My appreciation of simple observation in this meticulous genre tends to not last long if there isn’t a secondary meaning that comes with it. I admire the skill and ability of the artist, but when I see one of these works that gives me that extra pleasure of something to think about, either from the subject matter or the abstract arrangement of the composition that works from afar and becomes something more close up, then I am in full admiration.

We spoke for a few minutes and I was happy to have the encounter.It’s always a treat to meet another artist.Then Roger had to get going and I did too, so we moved on.  In the back of my mind, I was thinking, if the car hadn’t given me such trouble, I wouldn’t have had this opportunity. Here I was, thanking my car for having given me grief.

I then took some time to view the Toni Onley exhibition.

The star items in this show are a collection of letters from Onley to his wife, Yukiko, as they are separating. From various places where he is away on painting expeditions, he writes passionate pleas for her to stay, quoting poetry of others on the subject of love, and writing some beautifully crafted poems of his own.

I have reservations however, about publicly posting the raw emotions of a man addressed to his wife in the middle of a split-up.

Somewhere in the curated writings about the exhibition, Yukiko explains that she couldn’t publish them while he was alive. My question is, why does she think they should be published now that he has passed away, exposing his raw sensitivities. Who needs to know?

Each of the letters is illustrated in watercolour with a view of the place he is writing with, or with a small image relevant to the text – a cat, an oriental figure, painted in typical Toni Onley’s calligraphic and  minimalist hand. The text is in a beautiful calligraphic style.

These have been reproduced very elegantly and are being offered up in a limited edition boxed set.

The letters take up a small portion of the show. The remainder comprise a series of oil on canvas landscapes. In addition, there are a few typical, elegant watercolours. If you show great interest in the work, the gallery owner may also show you a series of unframed watercolours. Of the twenty or so, I would easily have gone away with six of them, had I won the lottery. It’s not that they are so expensive, it’s just my pocket book is smaller than my acquisitory desires.

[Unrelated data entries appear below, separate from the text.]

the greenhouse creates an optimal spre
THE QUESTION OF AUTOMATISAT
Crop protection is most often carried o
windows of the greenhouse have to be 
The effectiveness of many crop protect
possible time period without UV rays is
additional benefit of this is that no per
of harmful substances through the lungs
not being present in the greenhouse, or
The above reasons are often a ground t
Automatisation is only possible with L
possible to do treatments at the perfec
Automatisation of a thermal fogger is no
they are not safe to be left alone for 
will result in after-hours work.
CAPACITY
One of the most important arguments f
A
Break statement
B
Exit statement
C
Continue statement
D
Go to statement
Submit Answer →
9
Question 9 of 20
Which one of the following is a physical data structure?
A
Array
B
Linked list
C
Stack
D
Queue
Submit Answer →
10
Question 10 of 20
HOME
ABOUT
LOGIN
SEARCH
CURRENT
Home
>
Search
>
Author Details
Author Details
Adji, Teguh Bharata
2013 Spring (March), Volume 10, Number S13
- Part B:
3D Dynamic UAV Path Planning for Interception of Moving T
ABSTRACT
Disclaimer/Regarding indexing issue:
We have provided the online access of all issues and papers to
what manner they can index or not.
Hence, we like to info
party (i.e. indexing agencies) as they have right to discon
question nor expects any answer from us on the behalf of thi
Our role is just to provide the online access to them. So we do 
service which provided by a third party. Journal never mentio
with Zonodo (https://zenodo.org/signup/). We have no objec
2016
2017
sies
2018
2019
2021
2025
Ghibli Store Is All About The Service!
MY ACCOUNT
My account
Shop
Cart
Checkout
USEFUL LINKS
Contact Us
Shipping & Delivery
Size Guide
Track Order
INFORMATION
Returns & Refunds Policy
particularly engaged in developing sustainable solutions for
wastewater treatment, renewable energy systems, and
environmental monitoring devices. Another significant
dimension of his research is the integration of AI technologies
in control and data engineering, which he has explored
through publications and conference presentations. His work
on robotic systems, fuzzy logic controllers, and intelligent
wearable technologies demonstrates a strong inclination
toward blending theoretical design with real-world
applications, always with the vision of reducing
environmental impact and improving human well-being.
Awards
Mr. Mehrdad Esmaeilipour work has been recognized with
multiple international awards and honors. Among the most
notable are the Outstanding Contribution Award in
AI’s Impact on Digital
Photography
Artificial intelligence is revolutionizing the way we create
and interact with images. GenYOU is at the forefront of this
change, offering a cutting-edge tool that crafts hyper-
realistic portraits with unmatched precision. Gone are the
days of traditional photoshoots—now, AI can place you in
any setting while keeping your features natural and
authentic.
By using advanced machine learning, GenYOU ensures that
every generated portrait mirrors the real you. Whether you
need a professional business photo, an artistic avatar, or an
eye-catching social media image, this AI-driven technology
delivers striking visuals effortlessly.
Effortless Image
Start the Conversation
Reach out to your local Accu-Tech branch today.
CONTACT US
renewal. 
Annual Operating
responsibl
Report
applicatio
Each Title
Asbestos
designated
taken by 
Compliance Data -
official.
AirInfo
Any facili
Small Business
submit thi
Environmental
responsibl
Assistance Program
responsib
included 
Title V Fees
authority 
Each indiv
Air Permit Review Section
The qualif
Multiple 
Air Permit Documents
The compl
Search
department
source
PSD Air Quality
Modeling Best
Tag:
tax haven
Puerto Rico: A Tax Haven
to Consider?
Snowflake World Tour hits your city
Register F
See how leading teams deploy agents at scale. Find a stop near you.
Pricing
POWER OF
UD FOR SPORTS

Untitled 1 and 2 , Toni Onley, Ink on paper on board, 10.5 x 14.5 inches

I was particularly taken with two of Onley’s Naples Yellow abstracts on paper marouflé* on board. They are fresh and clear coloured, and the compositions please me no end.

It’s clear that Onley’s strength was in watercolour. He reaches a finer nuance of colour in this medium than in oil and the “hand”, the brush strokes, look fresher.

From the Elliott Louis Gallery, I moved on to my framer and picked up some work; left some there too; then went to get my paintings from Hycroft.

In all, I think it was very well done that I had troubles with my car in the morning. It changed the course of my day and I was very happy at end of it to have met another artist and to have had time to soak up an exhibition that is rich in imagery and in meaning.

A final cautionary note on the car. If you have a similar trouble, do not close all the doors with yourself or anyone else in it. You may never get out.


Roger Watt:


Elliott Louis Gallery:

* Marouflage is a technique whereby paper is glued to a support, usually wooden panel, and then painted. It provides a different texture than canvas and gives greater support and durability to paper. I don’t know if it is French in origin, but that is where I learned it; and the name is certainly French, so it may just be so.